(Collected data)
*** Begin section ***

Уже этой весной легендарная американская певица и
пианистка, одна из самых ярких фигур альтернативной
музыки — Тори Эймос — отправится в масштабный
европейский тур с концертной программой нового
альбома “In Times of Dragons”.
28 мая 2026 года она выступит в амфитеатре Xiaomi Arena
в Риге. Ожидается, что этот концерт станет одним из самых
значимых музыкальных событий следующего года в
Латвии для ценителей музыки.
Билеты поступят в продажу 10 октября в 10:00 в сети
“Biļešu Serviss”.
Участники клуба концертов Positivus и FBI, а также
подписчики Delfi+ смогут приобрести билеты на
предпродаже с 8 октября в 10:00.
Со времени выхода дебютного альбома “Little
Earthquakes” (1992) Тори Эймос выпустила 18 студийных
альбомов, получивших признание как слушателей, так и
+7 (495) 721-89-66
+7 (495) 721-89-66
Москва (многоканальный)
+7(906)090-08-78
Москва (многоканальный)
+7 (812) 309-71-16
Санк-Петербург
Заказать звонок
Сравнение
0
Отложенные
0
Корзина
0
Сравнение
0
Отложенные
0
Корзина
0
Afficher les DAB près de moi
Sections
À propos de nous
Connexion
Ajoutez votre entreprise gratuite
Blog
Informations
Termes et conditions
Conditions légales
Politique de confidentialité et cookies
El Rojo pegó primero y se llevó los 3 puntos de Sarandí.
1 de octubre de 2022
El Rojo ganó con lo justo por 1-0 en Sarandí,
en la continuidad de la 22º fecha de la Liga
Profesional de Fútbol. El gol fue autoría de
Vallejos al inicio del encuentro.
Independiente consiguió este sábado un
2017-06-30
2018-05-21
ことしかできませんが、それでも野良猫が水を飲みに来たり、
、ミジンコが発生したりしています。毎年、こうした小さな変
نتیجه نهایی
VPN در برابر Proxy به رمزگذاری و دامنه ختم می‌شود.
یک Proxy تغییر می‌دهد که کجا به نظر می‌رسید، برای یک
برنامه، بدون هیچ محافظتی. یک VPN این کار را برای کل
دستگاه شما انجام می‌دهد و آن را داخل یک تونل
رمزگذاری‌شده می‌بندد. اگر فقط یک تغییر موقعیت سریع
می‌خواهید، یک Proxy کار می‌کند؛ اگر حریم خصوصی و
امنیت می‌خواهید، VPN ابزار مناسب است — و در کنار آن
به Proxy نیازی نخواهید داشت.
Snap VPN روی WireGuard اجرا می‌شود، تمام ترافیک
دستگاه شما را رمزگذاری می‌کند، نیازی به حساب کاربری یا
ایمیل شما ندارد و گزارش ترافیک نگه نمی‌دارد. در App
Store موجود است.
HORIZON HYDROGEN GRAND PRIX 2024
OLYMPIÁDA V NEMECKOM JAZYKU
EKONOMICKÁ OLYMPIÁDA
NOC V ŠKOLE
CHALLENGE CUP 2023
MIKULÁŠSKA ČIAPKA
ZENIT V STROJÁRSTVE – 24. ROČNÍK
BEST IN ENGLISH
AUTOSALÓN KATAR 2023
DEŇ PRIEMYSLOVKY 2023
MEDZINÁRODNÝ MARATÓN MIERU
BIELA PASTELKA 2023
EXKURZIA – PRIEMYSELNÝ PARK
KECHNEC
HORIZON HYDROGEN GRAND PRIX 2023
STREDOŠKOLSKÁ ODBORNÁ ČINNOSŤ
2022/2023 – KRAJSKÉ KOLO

*** End section ***

Description of the task: The answer must consist of each line from the data that includes the string "برای".

Exercise solution:
یک Proxy تغییر می‌دهد که کجا به نظر می‌رسید، برای یک
برنامه، بدون هیچ محافظتی. یک VPN این کار را برای کل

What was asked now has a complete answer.